### Your goal
Below are the records; collect from them each line containing the string "mode".

===== Data to use

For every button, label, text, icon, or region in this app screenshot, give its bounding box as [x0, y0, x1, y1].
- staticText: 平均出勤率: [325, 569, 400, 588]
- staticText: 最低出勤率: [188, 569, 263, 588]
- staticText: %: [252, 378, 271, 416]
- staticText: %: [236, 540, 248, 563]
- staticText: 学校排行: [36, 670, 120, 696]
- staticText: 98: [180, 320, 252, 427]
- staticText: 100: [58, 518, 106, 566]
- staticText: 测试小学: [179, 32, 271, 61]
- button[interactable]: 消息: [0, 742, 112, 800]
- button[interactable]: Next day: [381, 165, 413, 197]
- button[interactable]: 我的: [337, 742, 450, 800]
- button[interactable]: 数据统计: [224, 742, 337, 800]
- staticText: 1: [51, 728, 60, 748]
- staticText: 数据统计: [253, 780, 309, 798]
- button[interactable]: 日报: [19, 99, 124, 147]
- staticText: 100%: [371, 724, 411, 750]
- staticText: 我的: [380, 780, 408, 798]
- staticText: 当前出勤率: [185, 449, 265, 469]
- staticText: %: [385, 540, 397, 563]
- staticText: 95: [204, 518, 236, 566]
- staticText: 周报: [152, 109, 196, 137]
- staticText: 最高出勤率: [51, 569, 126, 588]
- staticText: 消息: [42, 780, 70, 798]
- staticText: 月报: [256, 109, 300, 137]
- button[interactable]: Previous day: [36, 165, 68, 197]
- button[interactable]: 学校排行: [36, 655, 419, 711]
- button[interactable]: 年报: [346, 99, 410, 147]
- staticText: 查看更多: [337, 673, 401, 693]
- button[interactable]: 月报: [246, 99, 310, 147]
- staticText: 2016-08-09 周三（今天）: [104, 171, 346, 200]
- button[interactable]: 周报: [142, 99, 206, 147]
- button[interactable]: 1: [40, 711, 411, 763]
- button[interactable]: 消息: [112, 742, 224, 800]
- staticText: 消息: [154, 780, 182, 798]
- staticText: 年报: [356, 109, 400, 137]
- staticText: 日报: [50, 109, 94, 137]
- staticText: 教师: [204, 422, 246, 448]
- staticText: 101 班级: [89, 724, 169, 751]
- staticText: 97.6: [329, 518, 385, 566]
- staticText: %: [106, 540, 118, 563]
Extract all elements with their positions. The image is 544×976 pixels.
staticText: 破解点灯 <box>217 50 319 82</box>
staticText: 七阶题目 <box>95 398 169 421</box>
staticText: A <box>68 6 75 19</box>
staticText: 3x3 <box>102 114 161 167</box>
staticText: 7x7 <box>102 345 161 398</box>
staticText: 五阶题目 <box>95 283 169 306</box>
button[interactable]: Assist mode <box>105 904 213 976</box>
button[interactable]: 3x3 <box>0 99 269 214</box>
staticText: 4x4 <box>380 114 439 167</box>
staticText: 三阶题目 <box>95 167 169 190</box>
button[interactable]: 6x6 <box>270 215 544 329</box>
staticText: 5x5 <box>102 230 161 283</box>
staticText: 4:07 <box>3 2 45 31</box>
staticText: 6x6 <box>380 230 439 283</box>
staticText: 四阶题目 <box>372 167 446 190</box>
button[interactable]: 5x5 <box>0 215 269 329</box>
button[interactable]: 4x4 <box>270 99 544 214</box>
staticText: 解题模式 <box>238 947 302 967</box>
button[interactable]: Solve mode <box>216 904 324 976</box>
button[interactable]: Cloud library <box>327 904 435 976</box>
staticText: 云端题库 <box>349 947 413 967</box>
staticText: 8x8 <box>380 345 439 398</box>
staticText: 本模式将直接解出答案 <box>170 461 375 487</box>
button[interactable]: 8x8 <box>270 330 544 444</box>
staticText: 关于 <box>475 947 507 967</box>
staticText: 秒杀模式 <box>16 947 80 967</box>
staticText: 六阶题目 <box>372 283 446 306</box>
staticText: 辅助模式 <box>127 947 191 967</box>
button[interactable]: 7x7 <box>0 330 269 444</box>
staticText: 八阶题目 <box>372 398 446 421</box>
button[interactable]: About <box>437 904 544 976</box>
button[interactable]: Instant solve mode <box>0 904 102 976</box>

==========

### Answer for this exercise
button[interactable]: Assist mode <box>105 904 213 976</box>
button[interactable]: Solve mode <box>216 904 324 976</box>
button[interactable]: Instant solve mode <box>0 904 102 976</box>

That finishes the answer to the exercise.